Sociopathy in politics may well be responsible for some of the crime, corruption and scandals that we witness. But it may also be responsible for some of the unwavering reason, charisma, courage and change.
Can Power Make People Go Insane? Is It Possible to Go Mad With Power? Does Power Corrupt?
It’s a well known TV trop that power can cause insanity, but does this occur in real life?
The ultimate research study to cite in proof of this matter is the Stanford Prison Experiment (1971)—a study that couldn’t be conducted in modern times for ethical reasons. It involved delegating ordinary university students into the roles of prisoners and prison guards in a model prison to investigate the psychology of authority and role-playing. The outcomes of the experiment quickly far exceeded all expectations and it had to be aborted—as the prison guards began to psychologically and physically abuse the prisoners after only days.
One of the major clear insights from the Stanford Prison Experiment was evidently: yes, power can corrupt. But thankfully, modern prisons and modern leadership systems in the Western world have regulations in place designed to inhibit abuses of power. And these act to limit the absolute power entrusted to the prison guard role-players in this experiment—for it can certainly get to people’s heads. (And noting, that these were ordinary people with no history of mental illness.)
So Are Most Leaders Insane?

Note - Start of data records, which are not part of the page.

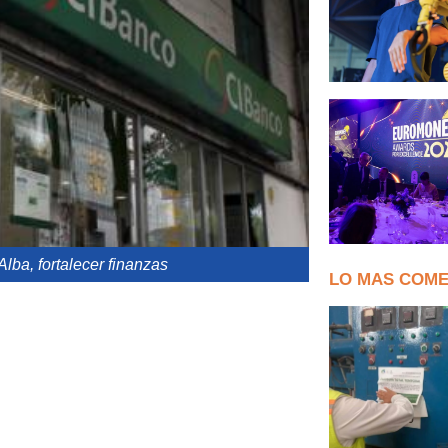
ba, fortalecer finanzas
LO MAS COM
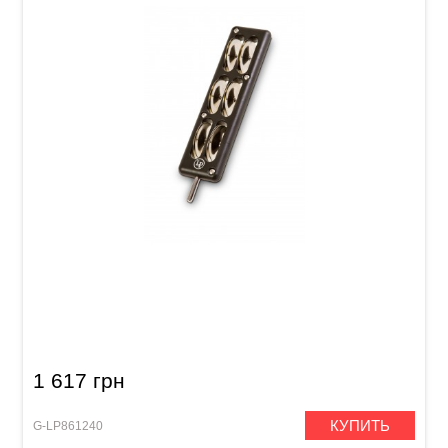
Тамбурин для педали бас-барабана Latin
Percussion Jingle Kick LP182-S Steel, black
1 617 грн
КУПИТЬ
G-LP861240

Is Obama Insane?
You don’t have to be insane to be a leader, though leaders may have higher incidences of two disorders: psychopathy and narcissistic personality disorder (a pathological degree of narcissism). This kind of insanity surprisingly may have positive effects along with the obvious negative ones. So how would you characterise Obama? Is he himself insane? It doesn’t seem likely. Obama is atypical for a politician in that he is quite reserved—probably an introvert. He seems driven by altruism rather than egoism and doesn’t exhibit narcissistic or sociopathic traits.